Two days passed before a messenger told Roos he was wanted by the Commodore. From the moment the Dutchman entered Hubbard's office, it was apparent the Commodore had made a dramatic recovery. Hubbard leapt up from his desk with a roar and struck out at Roos with his fist, following up with a furious kick. He was shouting so wildly that Roos was unable to make out what he was saying apart from that it was something to do with the "discreditable reads." Mary Sue was sitting in the office with a long face watching what was going on. When Hubbard had calmed down a little he turned to her and asked her, as his auditor, if he had ever had "discreditable reads." Mary Sue's expression did not alter. "No sir," she said, "you never had such reads."

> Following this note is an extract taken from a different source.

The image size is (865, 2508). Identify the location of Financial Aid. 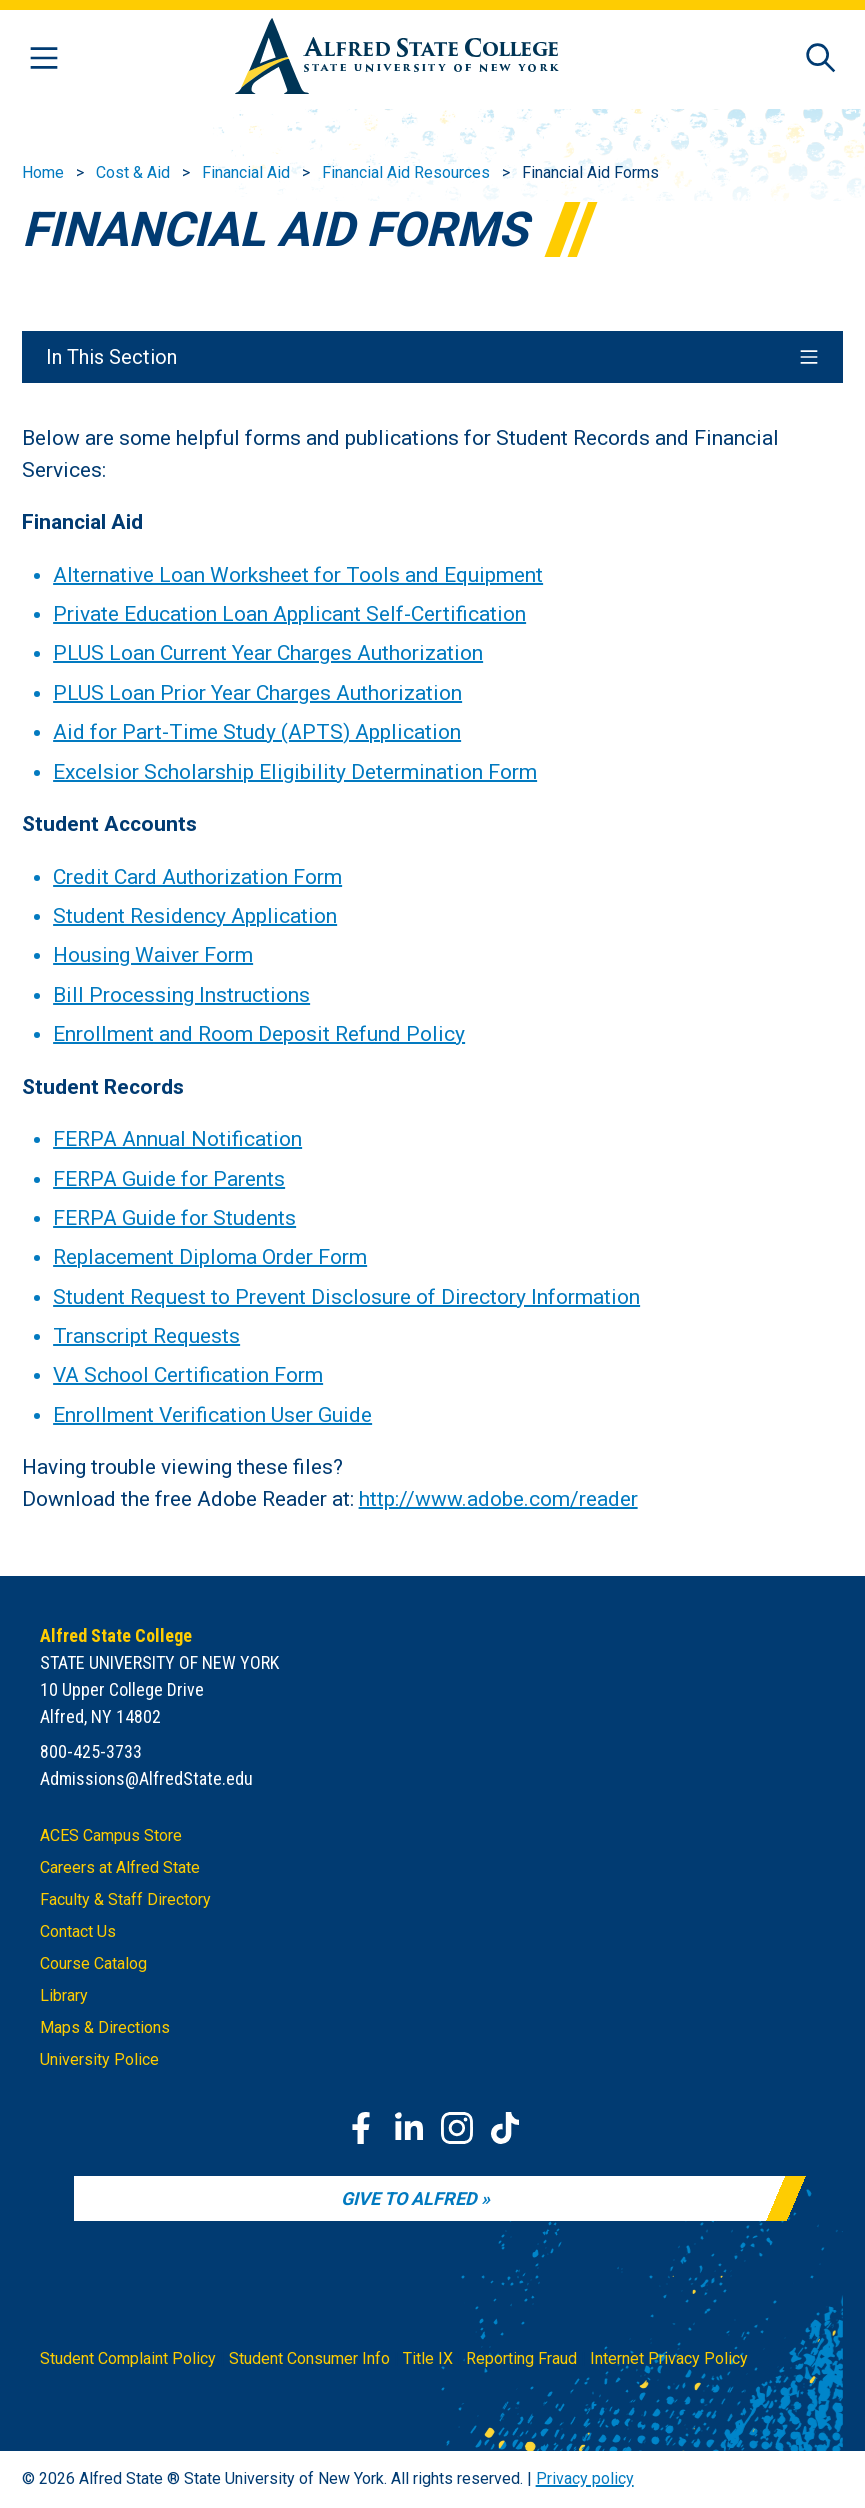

Roos could see folders scattered across Hubbard's desk, open at the pages where he had noted the "reads" that Mary Sue denied existed. He said nothing. Hubbard paced the room, fretting that Roos had "undoubtedly told this all over the ship" and that everyone was talking and laughing about it. In fact, Roos had informed no one, although it did not prevent him from being put under "cabin arrest."

After he had been dismissed, Mary Sue kept running down to his cabin with different folders, trying to explain away the "discreditable reads." He had been using outdated technology, she said, and "should have known about it." Later Diana Hubbard also stopped by, pushed opened Roos's door, screamed, "I hate you! I hate you!" and stalked off.